# going turkey hunting



## alpinebowman (Sep 24, 2007)

Well I just checked the bank account and it looks like me and the wife will be chasing gobblers this spring. I can't wait to get the wife out for her first hunt and lets see if I can go 3 for 3 in as many years. So start checking the accounts and start planning boys its turkey time. *()* *()* -8/- *()* *()* *OOO*


----------



## elkbudy (Dec 24, 2007)

they also hit my card but don't know if it is me or the wife only one charge on it ..


----------



## mack1950 (Sep 11, 2007)

got a hit on my account also. wonder what the minimul score is for a b/c turkey


----------



## hawkeye (Feb 18, 2008)

My card got hit too.
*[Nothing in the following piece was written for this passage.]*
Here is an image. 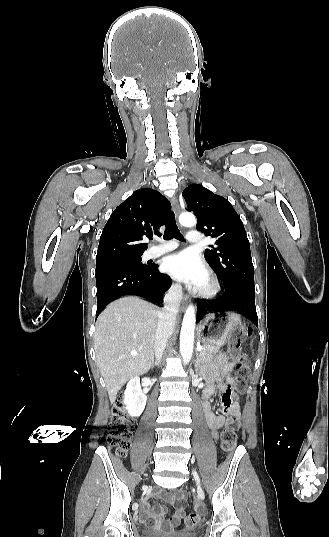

I wonder if I drew my first-choice limited entry unit or my second-choice general unit?


----------



## Poo Pie (Nov 23, 2007)

Didn't know turkeys were big game but **** ya my card got hit too!!!!


----------



## BPturkeys (Sep 13, 2007)

mack1950 said:


> got a hit on my account also. wonder what the minimul score is for a b/c turkey


That is not even funny.


----------



## CP1 (Oct 1, 2007)

Congrats Alpine, what unit ? still waiting on ours.


----------



## bowgy (Oct 10, 2007)

Congratulations Alpine, let me know what you drew and if you are going to be down this way again, I will keep a look out for some big toms for you. I haven't checked my card yet.


----------



## scottl67 (Nov 29, 2007)

Looks like my 2 boys and I all drew out for the third hunt in the southern region. This will be our first year hunting turkeys. We're excited!


----------



## alpinebowman (Sep 24, 2007)

bowgy said:


> Congratulations Alpine, let me know what you drew and if you are going to be down this way again, I will keep a look out for some big toms for you. I haven't checked my card yet.


I will be down your direction again bowguy. I hope the wife drew here dutton tag and my brother a friend and me drew the southern tag again. I can't wait. I will keep in touch with you and see if we can get together for a hunt.


----------



## EmptyNet (Mar 17, 2008)

My card got hit too . -8/- -/|\-


----------